Eric and I had heard a lot of people warning us about traveling through both Colombia and Venezuela. I want you all to know that we have had a great time in these countries and haven’t run into any problems anywhere. As I’ve mentioned before, we take safety seriously; however, it is still a pet peeve of mine when it seems like someone is trying to “scare” me out of visiting any certain country. If there is one thing traveling has taught me, it is that there are friendly people everywhere in the world. It is a mass hallucination that so many people, in America and elsewhere, believe that everybody in the world wants to cause you harm.

Eric and I have never felt slighted or mistreated for being Americans. During my experiences traveling the world, I have found that people do not mix up the conduct of one’s country’s government with the people who reside there. Sure, we’re not proud of the actions of our government–especially in places like El Salvador, Nicaragua, Colombia, Cuba, Vietnam, Iraq, . . . need I go on?– But we’re damn sure not going to say we’re from Canada.

The spirit of the Colombian people has been truly impressive. Everyone has been very hospitable and welcoming. There is a true, magical charm to this country, and it is easy to see how it inspired the works of Gabriel Garcia Marquez, Colombia’s most famous author.

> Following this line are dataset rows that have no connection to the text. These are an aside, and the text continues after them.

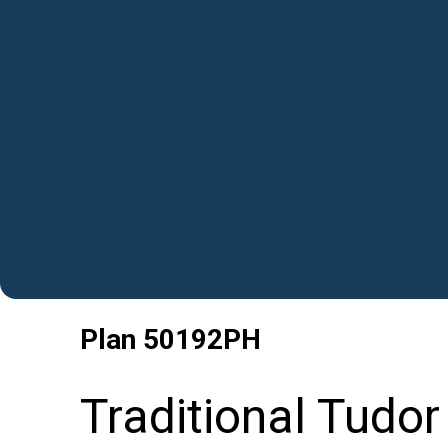
Plan
50192PH
Traditional Tudor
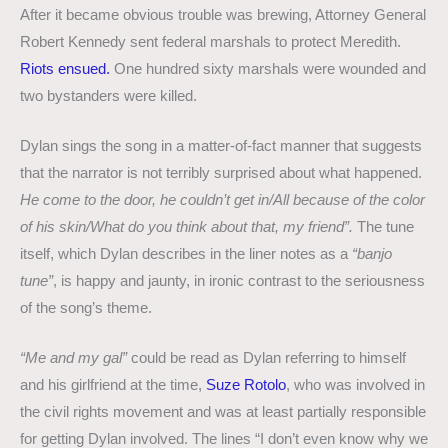
After it became obvious trouble was brewing, Attorney General
Robert Kennedy sent federal marshals to protect Meredith.
Riots ensued.
One hundred sixty marshals were wounded and
two bystanders were killed.
Dylan sings the song in a matter-of-fact manner that suggests
that the narrator is not terribly surprised about what happened.
He come to the door, he couldn’t get in/All because of the color
of his skin/What do you think about that, my friend”.
The tune
itself, which Dylan describes in the liner notes as a
“banjo
tune”
, is happy and jaunty, in ironic contrast to the seriousness
of the song’s theme.
“Me and my gal”
could be read as Dylan referring to himself
and his girlfriend at the time,
Suze Rotolo
, who was involved in
the civil rights movement and was at least partially responsible
for getting Dylan involved. The lines “I don’t even know why we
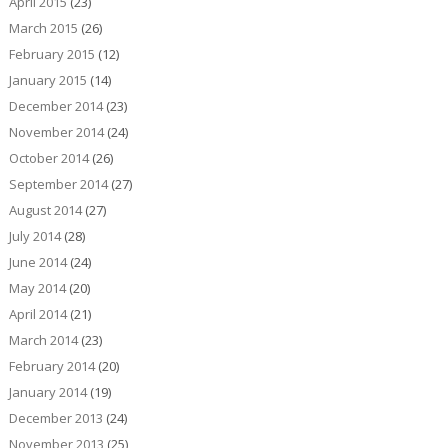
April 2015
(23)
March 2015
(26)
February 2015
(12)
January 2015
(14)
December 2014
(23)
November 2014
(24)
October 2014
(26)
September 2014
(27)
August 2014
(27)
July 2014
(28)
June 2014
(24)
May 2014
(20)
April 2014
(21)
March 2014
(23)
February 2014
(20)
January 2014
(19)
December 2013
(24)
November 2013
(25)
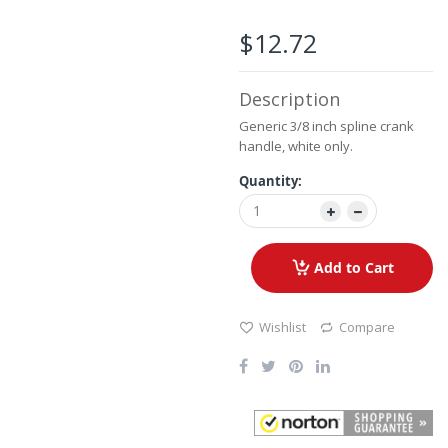
the
images
$12.72
gallery
Description
Generic 3/8 inch spline crank
handle, white only.
Quantity:
Add to Cart
Wishlist
Compare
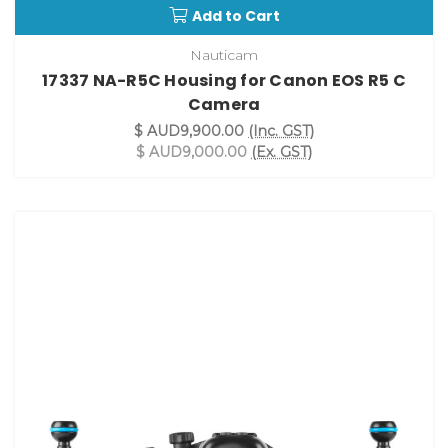
Add to Cart
Nauticam
17337 NA-R5C Housing for Canon EOS R5 C
Camera
$ AUD9,900.00
(Inc. GST)
$ AUD9,000.00
(Ex. GST)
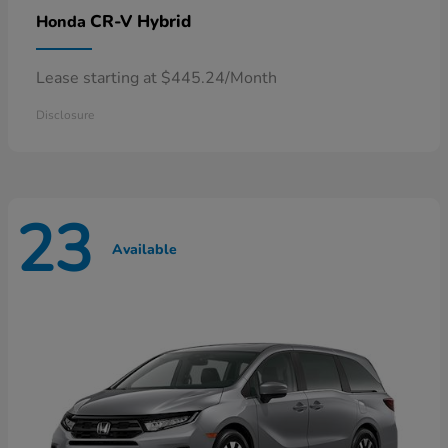
CR-V Hybrid
Honda
Lease starting at $445.24/Month
Disclosure
23
Available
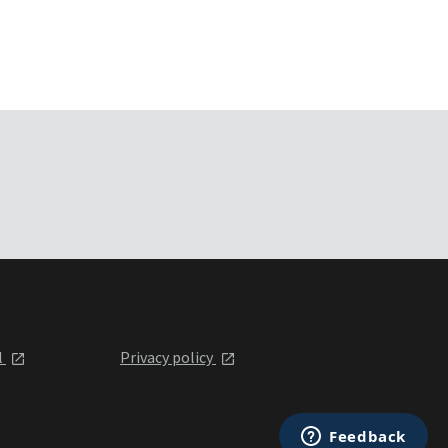
l
Privacy policy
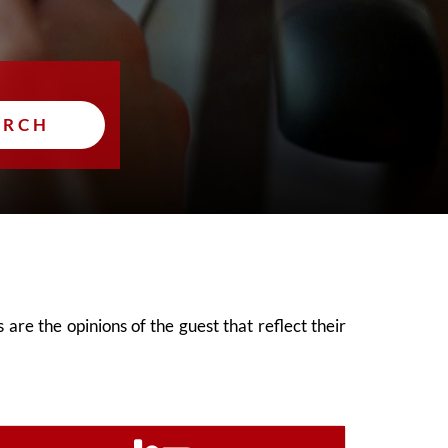
ARCH
are the opinions of the guest that reflect their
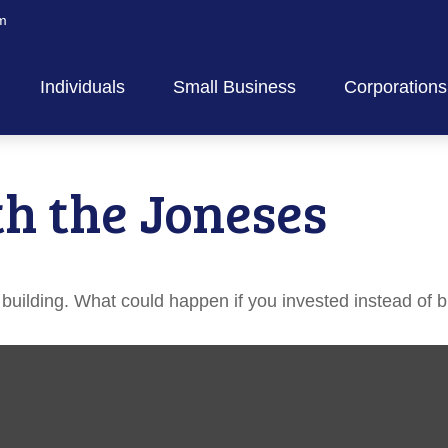
m
Individuals
Small Business
Corporations
h the Joneses
h building. What could happen if you invested instead of 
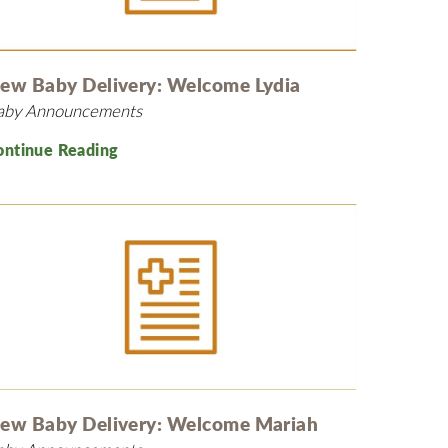
MyChart
Volunteer
Pay My Bill
Employee Engagement
Daisy Award
ew Baby Delivery: Welcome Lydia
aby Announcements
Testimonials
Nondiscrimination Notice
ontinue Reading
Centennial
ew Baby Delivery: Welcome Mariah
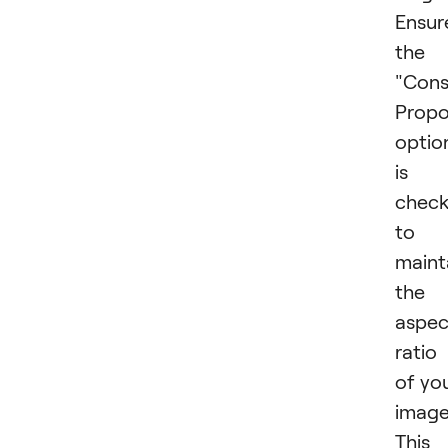
Ensur
the
"Cons
Propo
optio
is
chec
to
maint
the
aspec
ratio
of yo
image
This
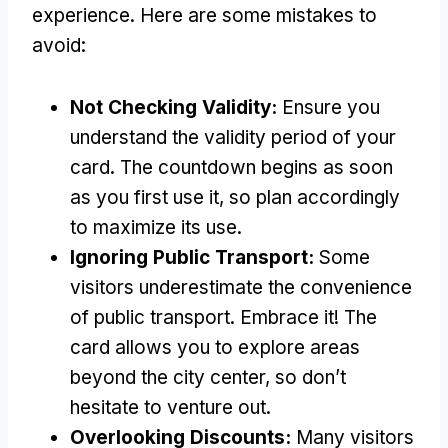
experience
.
Here are some mistakes to
avoid
:
Not Checking Validity
:
Ensure you
understand the validity period of your
card
.
The countdown begins as soon
as you first use it
,
so plan accordingly
to maximize its use
.
Ignoring Public Transport
:
Some
visitors underestimate the convenience
of public transport
.
Embrace it
!
The
card allows you to explore areas
beyond the city center
,
so don’t
hesitate to venture out
.
Overlooking Discounts
:
Many visitors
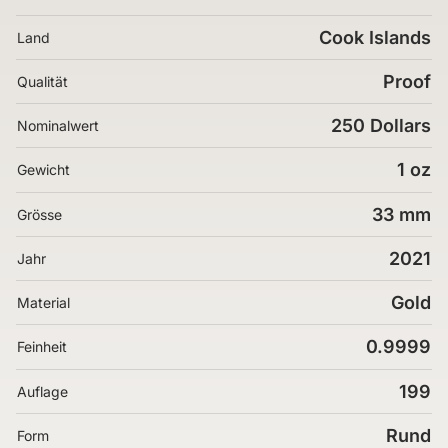
Cook Islands
Land
Proof
Qualität
250 Dollars
Nominalwert
1 oz
Gewicht
33 mm
Grösse
2021
Jahr
Gold
Material
0.9999
Feinheit
199
Auflage
Rund
Form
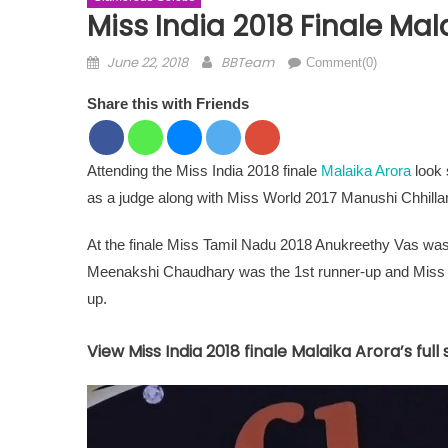
Miss India 2018 Finale Mala
Posted on
Author
June 22, 2018
BBTeam
Comment(0)
Share this with Friends
Attending the Miss India 2018 finale
Malaika Arora
look 
as a judge along with Miss World 2017 Manushi Chhillar
At the finale Miss Tamil Nadu 2018 Anukreethy Vas wa
Meenakshi Chaudhary was the 1st runner-up and Miss
up.
View Miss India 2018 finale Malaika Arora’s full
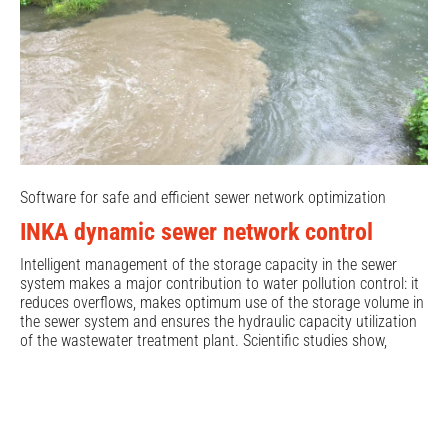
Software for safe and efficient sewer network optimization
INKA dynamic sewer network control
Intelligent management of the storage capacity in the sewer
system makes a major contribution to water pollution control: it
reduces overflows, makes optimum use of the storage volume in
the sewer system and ensures the hydraulic capacity utilization
of the wastewater treatment plant. Scientific studies show,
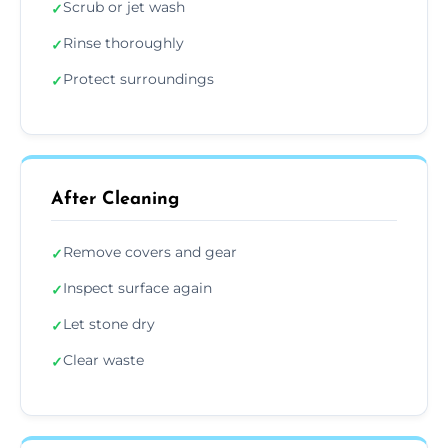
Scrub or jet wash
✓
Rinse thoroughly
✓
Protect surroundings
✓
After Cleaning
Remove covers and gear
✓
Inspect surface again
✓
Let stone dry
✓
Clear waste
✓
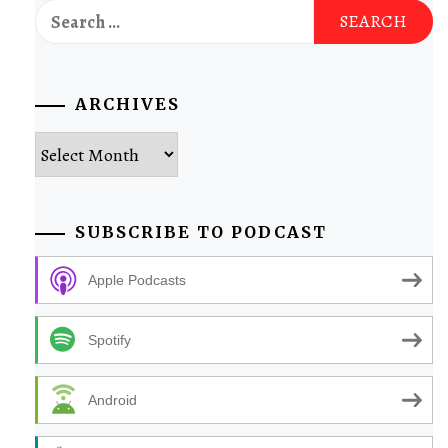
Search
for:
ARCHIVES
Archives
SUBSCRIBE TO PODCAST
Apple Podcasts
Spotify
Android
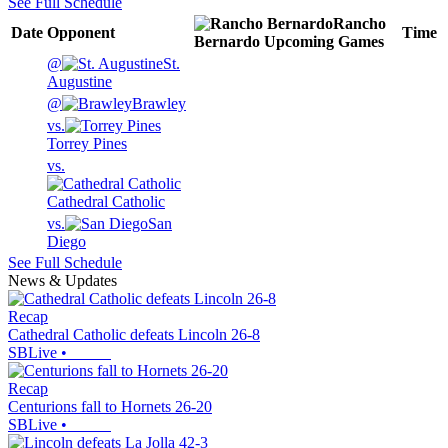
See Full Schedule
Rancho
Date
Opponent
Time
Bernardo
Upcoming
Games
@
St.
Augustine
@
Brawley
vs.
Torrey Pines
vs.
Cathedral Catholic
vs.
San
Diego
See Full Schedule
News & Updates
Recap
Cathedral Catholic defeats Lincoln 26-8
SBLive
•
Recap
Centurions fall to Hornets 26-20
SBLive
•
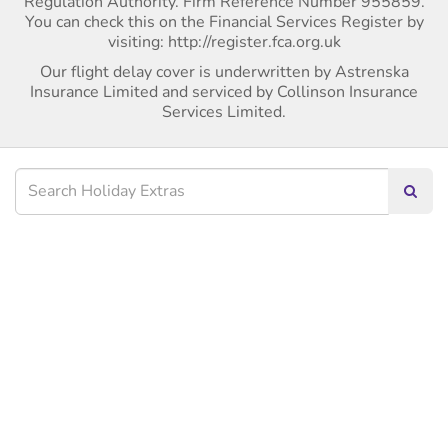
Regulation Authority. Firm Reference Number 955859.
You can check this on the Financial Services Register by
visiting: http://register.fca.org.uk
Our flight delay cover is underwritten by Astrenska
Insurance Limited and serviced by Collinson Insurance
Services Limited.
Searc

I’m still in love with traveling. Nothing beats experiencing the world first-hand. It is the source from which all currents flow. As Whitman put it:

Stop with me this day and night and you shall possess the origin of all poems,
You shall possess the earth
and the sun, (there are millions of suns left),
You shall no longer take things at
second or third hand, nor look through the eyes of the dead, nor feed on the specters in books,
You shall no longer look through my eyes either, nor take things
from me,
You shall listen to all sides and filter them through your self.